Les appellations avec une connotation à la viande pour des produits d’origine végétale sont tout sauf déroutantes, affirme Le Boucher Végétarien. Elles sont justement nécessaires pour faciliter la transition vers un régime alimentaire végétal.
« Se retrousser les manches »
Sous le hashtag #MakeNoMisteak, Le Boucher Végétarien mène depuis plusieurs semaines une campagne en Belgique, où le gouvernement prépare des directives limitant l’utilisation de noms et de présentations rappelant la viande pour les produits d’origine végétale. Ces mesures compliqueraient la transition vers une alimentation plus végétale, pourtant « nécessaire pour atteindre les objectifs climatiques », affirme le producteur des « Specks’kes » et des « Poulettekes » : « Plus de la moitié des émissions de CO2 de l’industrie alimentaire proviennent de la production de viande animale. »
Comment Le Boucher Végétarien entend-il faire partie de la solution ? Nous avons posé la question à Hugo Verkuil, qui est depuis plus de trois ans le « chief everything officer » du fabricant de substituts de viande et qui ne cache pas son enthousiasme : « Se retrousser ses manches et tenter de devenir un grand boucher dans le monde entier : c’est une mission fantastique. Nous vivons la plus grande révolution alimentaire de tous les temps et c’est formidable de pouvoir y participer », déclare-t-il depuis le Hive, le centre d’innovation alimentaire d’Unilever à Wageningen, la Silicon Valley de l’industrie alimentaire, en quelque sorte.

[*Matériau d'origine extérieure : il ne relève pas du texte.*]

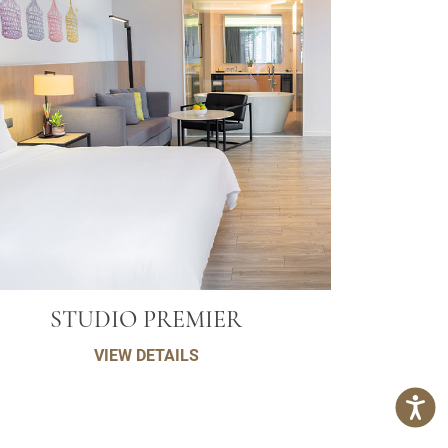
STUDIO PREMIER
VIEW DETAILS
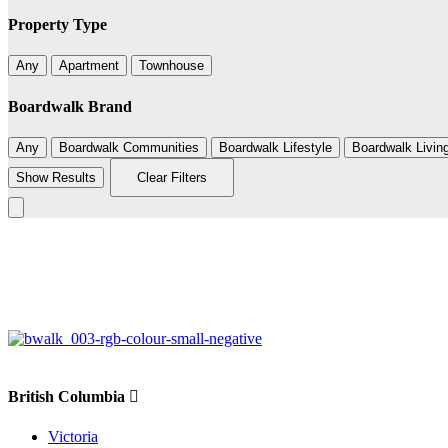
Property Type
Any
Apartment
Townhouse
Boardwalk Brand
Any
Boardwalk Communities
Boardwalk Lifestyle
Boardwalk Livin
Show Results
Clear Filters
+
−
British Columbia
Victoria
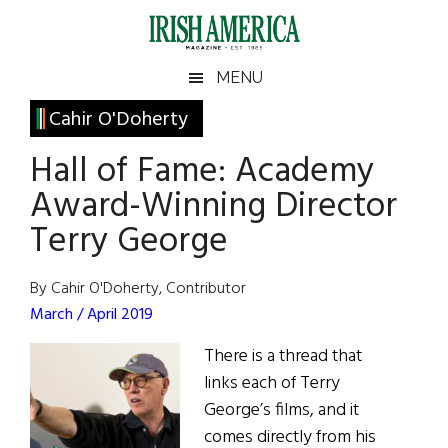
Skip
Skip
Skip
Skip
to
to
to
to
main
secondary
primary
footer
Irish
Irish
MENU
content
menu
sidebar
America
Primary
Cahir O'Doherty
America
Sidebar
Hall of Fame: Academy
Award-Winning Director
Terry George
By Cahir O'Doherty, Contributor
March / April 2019
There is a thread that
links each of Terry
George’s films, and it
comes directly from his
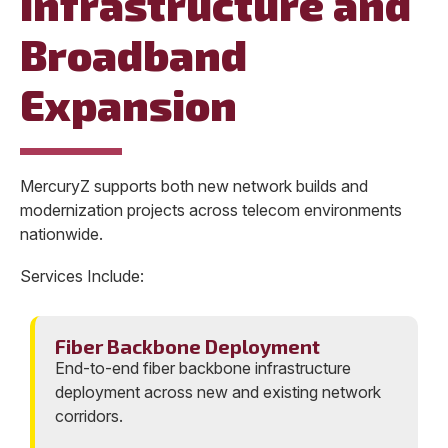
Infrastructure and
Broadband
Expansion
MercuryZ supports both new network builds and
modernization projects across telecom environments
nationwide.
Services Include:
Fiber Backbone Deployment
End-to-end fiber backbone infrastructure
deployment across new and existing network
corridors.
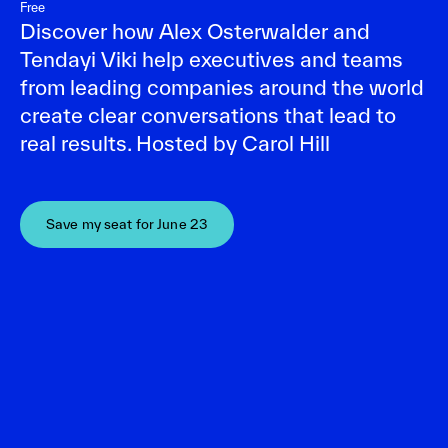
Free
Discover how Alex Osterwalder and
Tendayi Viki help executives and teams
from leading companies around the world
create clear conversations that lead to
real results. Hosted by Carol Hill
Save my seat for June 23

Le meilleur des deux mondes
Verkuil travaille chez Unilever dans le monde entier, de l’Australie à la Turquie en passant par la Malaisie, depuis de nombreuses années. Lors d’une transaction pour le département des glaces avec Burger King, il a vu des opportunités pour Le Boucher Végétarien. « Je me suis donc mis au travail. Un pari gagnant : du jour au lendemain, nous étions chez Burger King dans toute l’Europe. Après ça, je suis resté… »
Le Boucher Végétarien, une sorte de scale-up au sein de la multinationale ? « Nous avons le meilleur des deux mondes : d’une part, nous avons une entreprise qui nous permet d’avancer incroyablement vite, avec une équipe relativement petite. D’autre part, nous avons l’énorme puissance de vente, de distribution et de technologie d’Unilever. Par conséquent, nous nous sommes étendus à pas moins de 60 pays au cours des trois dernières années. Un essor uniquement possible avec d’excellents produits et une marque attrayante, sous les ailes d’Unilever. C’est comme ça que l’on peut mettre en place une révolution alimentaire. »
Marque authentique
Cette catégorie est en plein essor, selon Verkuil : « Quand on voit combien d’acteurs entrent sur le marché, combien il y a d’espace de rayonnage, combien de nouvelles technologies apparaissent, combien de nouveaux types de protéines sont développés… C’est passer à la vitesse supérieure tous les jours. C’est l’avantage d’une grande organisation : nous pouvons nous développer rapidement. »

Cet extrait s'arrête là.